Since they’re in school most of the day, Kelly said, the program offers flexible hours, depending upon their interests. “One former student was interested in animals, and she spent time with a veterinarian, whose office was open Saturdays,” he said.

Last month, the first of several EarthCam® construction cameras was installed, and is accessible at the New NY Bridge under Construction Cameras. It offers panoramic and marina views of the bridge, updated every 15 minutes, current project information and an interactive archive calendar.

Busy river/EarthCam® construction camera in Tarrytown

Busy river/EarthCam® construction camera in Tarrytown

“Our vision is to take the students along with us, as Tappan Zee Constructors, LLC (TZC) builds this significant project,” Stokes said. “We are excited to have the opportunity to involve the local students in the project.”

Eighth-graders looking at river from their windows now “will be able to look at the bridge when it opens in the fall of 2018, and know they were educationally part of the process,” Harrison said.

TZC’s Public Involvement Plan (outreach) includes institutes of higher education, like Manhattan College in Riverdale, and programs like the Hudson River Museum’s Arts in the afternoon program.

“There was lots of enthusiasm from those who attended his (Conybeare’s) October 9 presentation,” Museum Director of Education Jennifer Patton, EdD said. It augmented the museum’s current exhibit, Modernism and the Transformation of New York’s Rivers 1900-1940, which opened in October and runs through mid-January 2014.
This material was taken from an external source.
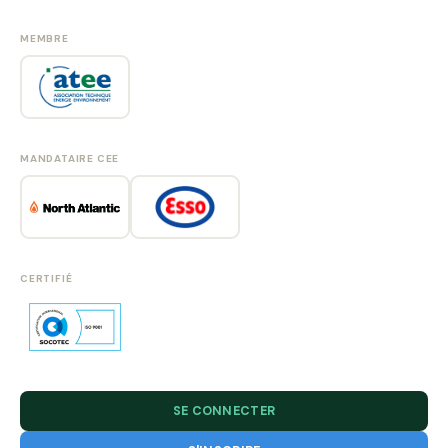
MEMBRE
MANDATAIRE CEE
CERTIFIÉ
SE CONNECTER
On October 30, project officials held the first college forum with Rensselaer Polytechnic Institute, Cornell University, and the University of Buffalo.

My article originally appeared in The Hudson Independent October 31, 2013.

Copyright © Janie Rosman and Kaleidoscope Eyes

Guest Blog: Connecting through Art and Symbols

As three Sleepy Hollow Middle School eighth grade students, we are proud to be able to work on an art project that bridges the generation gap. Senior citizens from Sleepy Hollow and Tarrytown have been coming into our art classes to help us brainstorm ideas. Together, students and adults are coming up with ways to make images that suggest metaphors; we want to make pictures that symbolize what bridges can be.

art and bridges

Bridges can be many things. For example, love can be a bridge between two people or between groups that do not get along. An artist can show this by sketching a hand that reaches out to hold another hand. A bridge can also suggest a structure connecting people who come from different places or cultures. We can show this by making visual stories that move people from one place to another across a sheet of paper or canvas. Our classroom is becoming a bridge as well. It is now a place where we are being connected to other members of our community.

Student painting a watercolor picture of the historic Tarrytown Lighthouse/Courtesy of Andrea Harrison

Student painting a watercolor picture of the historic Tarrytown Lighthouse/Courtesy of Andrea Harrison

Thelma (Borenstein), Nancy (Errico), Diane (Walpuck), and Arlene (Lustyik) have become our new friends. They have brought a new level of enjoyment to our class. They have also brought great ideas that will help us with our project. When we first met the ladies, it was a little awkward for us. Then, we got to know them better and now we can work with them as if they were peers our own age.

We are going to work with a digital muralist to combine all our ideas and creations. We hope that our pictures can be seen by our neighbors and other citizens in our community. We know that making professional art is hard work. We are ready for the task. We know that our new friends will help us do a great job!

Marbelin Diaz
Ruby Moronta
Mark Scaglione

Thank you to Tarrytown UFSD Superintendent Dr. Christopher Clouet, Sleepy Hollow Middle School Principal Elizabeth Lopez, and middle school art teacher Andrea Harrison for encouraging students to guest blog, and to Marbelin, Ruby, and Mark for sharing their thoughts here.